Pedro Ladeira/FolhapressDias Toffoli, do STF: perdão para empresas corruptas e investigação sobre a Transparência Internacional Brasil

A maldição de Toffoli

Os investigadores que tentaram apurar as suspeitas sobre o ministro do STF têm em comum uma triste sina que deve se repetir, agora, com o delegado responsável pela delação de Sérgio Cabral
21.05.21

De forma discreta, o Supremo Tribunal Federal julgará a partir desta sexta-feira, 21, um recurso que pode anular toda a delação premiada de Sérgio Cabral. A ofensiva contra o acordo celebrado pelo ex-governador do Rio de Janeiro com a Polícia Federal e homologado no próprio STF foi deflagrada pela Procuradoria-Geral da República há mais de um ano. Na semana passada, o ministro Edson Fachin, relator do caso, decidiu levar a discussão para o plenário virtual, sistema pelo qual os ministros votam por escrito, sem a realização de uma sessão, longe dos olhos da opinião pública. A decisão de submeter a validade do acordo ao crivo dos demais ministros foi tomada dias após a revelação de que, em um dos capítulos de sua delação, Cabral acusou um deles, José Antônio Dias Toffoli. O desfecho do julgamento ainda é uma incógnita, mas nos bastidores do Supremo não há dúvida de que ao menos a parte relativa a Toffoli será solenemente mandada para o arquivo. Algo, aliás, que é bastante comum sempre que surgem suspeitas envolvendo o ministro. A história é sempre a mesma. Com um detalhe inquietante. Além de não virarem apurações formais – nem que seja para, ao final, feitas as averiguações necessárias, concluir que ele é inocente –, os casos quase sempre se viram contra os investigadores que ousam tentar verificar as acusações contra o ministro.

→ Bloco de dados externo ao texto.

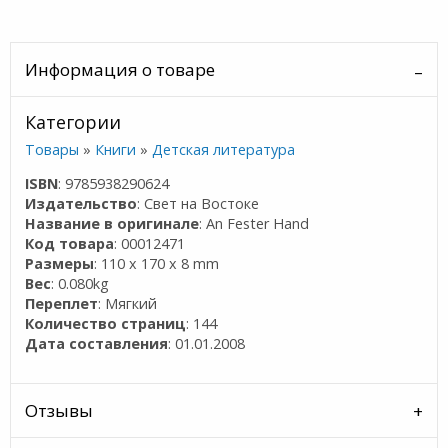
Информация о товаре
Категории
Товары
»
Книги
»
Детская литература
ISBN
: 9785938290624
Издательство
: Свет на Востоке
Название в оригинале
: An Fester Hand
Код товара
: 00012471
Размеры
: 110 x 170 x 8 mm
Вес
: 0.080kg
Переплет
: Мягкий
Количество страниц
: 144
Дата составления
: 01.01.2008
Отзывы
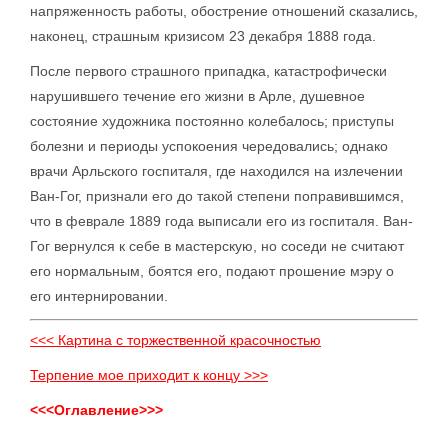
напряженность работы, обострение отношений сказались,
наконец, страшным кризисом 23 декабря 1888 года.
После первого страшного припадка, катастрофически
нарушившего течение его жизни в Арле, душевное
состояние художника постоянно колебалось; приступы
болезни и периоды успокоения чередовались; однако
врачи Арльского госпиталя, где находился на излечении
Ван-Гог, признали его до такой степени поправившимся,
что в феврале 1889 года выписали его из госпиталя. Ван-
Гог вернулся к себе в мастерскую, но соседи не считают
его нормальным, боятся его, подают прошение мэру о
его интернировании.
<<< Картина с торжественной красочностью
Терпение мое приходит к концу >>>
<<<Оглавление>>>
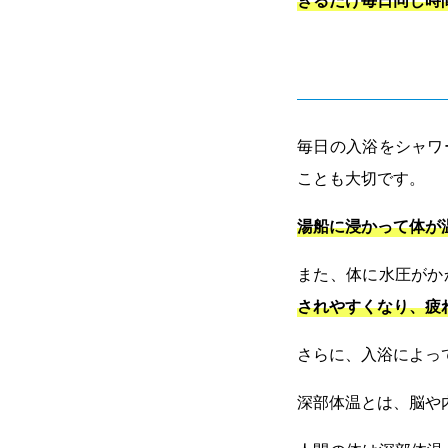
毎日の入浴をシャワ
ことも大切です。
湯船に浸かって体が
また、体に水圧がか
されやすくなり、疲
さらに、入浴によっ
深部体温とは、脳や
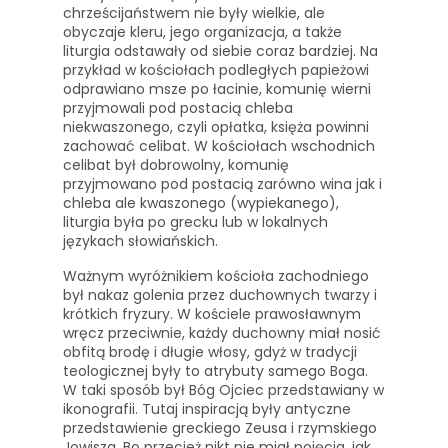
chrześcijaństwem nie były wielkie, ale
obyczaje kleru, jego organizacja, a także
liturgia odstawały od siebie coraz bardziej. Na
przykład w kościołach podległych papieżowi
odprawiano msze po łacinie, komunię wierni
przyjmowali pod postacią chleba
niekwaszonego, czyli opłatka, księża powinni
zachować celibat. W kościołach wschodnich
celibat był dobrowolny, komunię
przyjmowano pod postacią zarówno wina jak i
chleba ale kwaszonego (wypiekanego),
liturgia była po grecku lub w lokalnych
językach słowiańskich.
Ważnym wyróżnikiem kościoła zachodniego
był nakaz golenia przez duchownych twarzy i
krótkich fryzury. W kościele prawosławnym
wręcz przeciwnie, każdy duchowny miał nosić
obfitą brodę i długie włosy, gdyż w tradycji
teologicznej były to atrybuty samego Boga.
W taki sposób był Bóg Ojciec przedstawiany w
ikonografii. Tutaj inspiracją były antyczne
przedstawienie greckiego Zeusa i rzymskiego
Jowisza. Bo przecież nikt nie miał pojęcia, jak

Dos pedidos feitos pela Lava Jato para investigar a relação de Toffoli com as empreiteiras Odebrecht e OAS à apuração da Receita Federal sobre os vultosos pagamentos recebidos pelo escritório de advocacia de Roberta Rangel, mulher do ministro, as suspeitas envolvendo o ex-presidente do Supremo costumam ser acompanhadas de duras reações, seja para sustar as investigações, seja para punir quem as conduziu. Como mostrou Crusoé na semana passada, Sérgio Cabral acusa Toffoli de ter recebido 4 milhões de reais para dar duas decisões favoráveis a prefeitos cassados, quando foi presidente do Tribunal Superior Eleitoral, entre 2014 e 2015. O ministro nega. Diz que nunca recebeu valores ilegalmente. Para além de o caso estar fadado ao arquivo, já se espera um contra-ataque aos policiais que trabalharam na delação. Na própria Polícia Federal, entre as equipes que acompanharam de perto as tratativas com Cabral, é dado como certo que haverá algum tipo de retaliação ao delegado Bernardo Guidali, que assinou o ofício enviado em 30 de abril ao STF, pedindo a abertura de um inquérito na corte para apurar as acusações do ex-governador do Rio de Janeiro.

Os prognósticos têm se confirmado. Na semana passada, sob forte pressão interna, Edson Fachin não apenas negou o pedido feito pelo delegado, como proibiu a PF de investigar os relatos feitos por Cabral até que o tribunal decida se a delação é válida. De perfil discreto e técnico, Guidali é daqueles investigadores que não costumam se intimidar diante de poderosos. Em 2019, ele chegou a pedir a prisão temporária da ex-presidente Dilma Rousseff e de outros nomes de peso da política, no curso de um inquérito sobre pagamentos ilícitos de 40 milhões de reais da JBS nas eleições de 2014. O delegado alegava que, soltos, Dilma e os demais envolvidos na trama poderiam interferir na coleta de provas. O pedido foi negado pelo mesmo Fachin, mas Guidali seguiu trabalhando no Serviço de Inquéritos Especiais da PF, o Sinq, grupo especial cuja missão é investigar autoridades com foro privilegiado nos tribunais superiores. Nem mesmo a permanência dele na equipe está assegurada.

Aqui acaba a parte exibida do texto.